All lines from the one containing "moderators and administrators." through the final line of the records below should be reproduced exactly, with the pictures left out.

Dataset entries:
+++
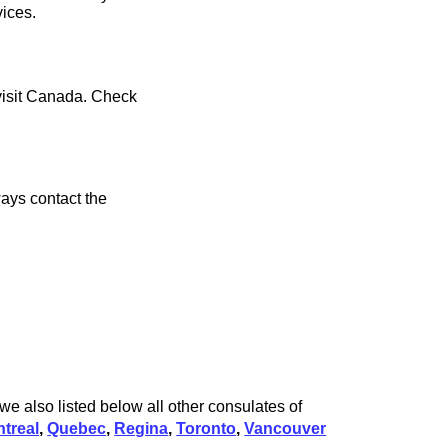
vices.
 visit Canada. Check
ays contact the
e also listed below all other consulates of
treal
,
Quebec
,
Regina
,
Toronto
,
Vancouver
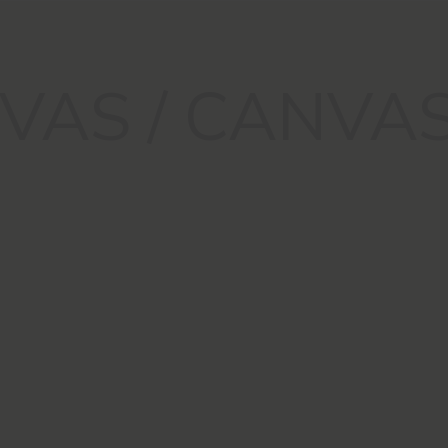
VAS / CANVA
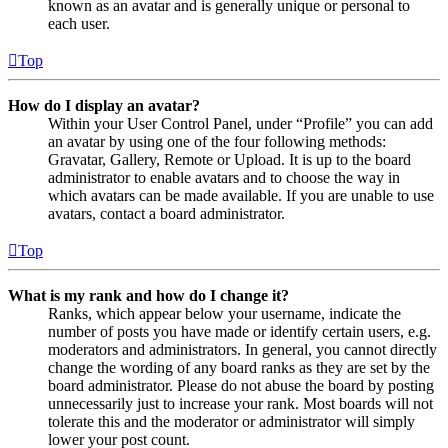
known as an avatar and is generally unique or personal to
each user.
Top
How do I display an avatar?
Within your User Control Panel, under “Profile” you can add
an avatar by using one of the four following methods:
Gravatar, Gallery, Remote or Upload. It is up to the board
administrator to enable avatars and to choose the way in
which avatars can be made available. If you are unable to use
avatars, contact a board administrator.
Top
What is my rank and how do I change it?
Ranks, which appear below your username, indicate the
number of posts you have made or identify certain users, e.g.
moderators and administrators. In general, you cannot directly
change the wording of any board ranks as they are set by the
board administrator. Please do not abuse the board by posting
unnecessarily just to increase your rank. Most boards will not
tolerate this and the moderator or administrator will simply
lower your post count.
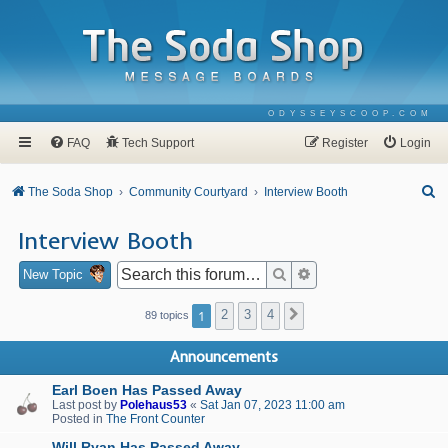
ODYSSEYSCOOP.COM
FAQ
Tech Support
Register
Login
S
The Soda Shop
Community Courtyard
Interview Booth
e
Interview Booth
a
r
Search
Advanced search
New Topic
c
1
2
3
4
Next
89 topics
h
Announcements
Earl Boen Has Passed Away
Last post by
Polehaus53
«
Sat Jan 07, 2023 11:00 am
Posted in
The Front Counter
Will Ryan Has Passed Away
+++
◆ ANSWER TO THE PROBLEM:
moderators and administrators. In general, you cannot directly
change the wording of any board ranks as they are set by the
board administrator. Please do not abuse the board by posting
unnecessarily just to increase your rank. Most boards will not
tolerate this and the moderator or administrator will simply
lower your post count.
ODYSSEYSCOOP.COM
FAQ
Tech Support
Register
Login
S
The Soda Shop
Community Courtyard
Interview Booth
e
Interview Booth
a
r
Search
Advanced search
New Topic
c
1
2
3
4
Next
89 topics
h
Announcements
Earl Boen Has Passed Away
Last post by
Polehaus53
«
Sat Jan 07, 2023 11:00 am
Posted in
The Front Counter
Will Ryan Has Passed Away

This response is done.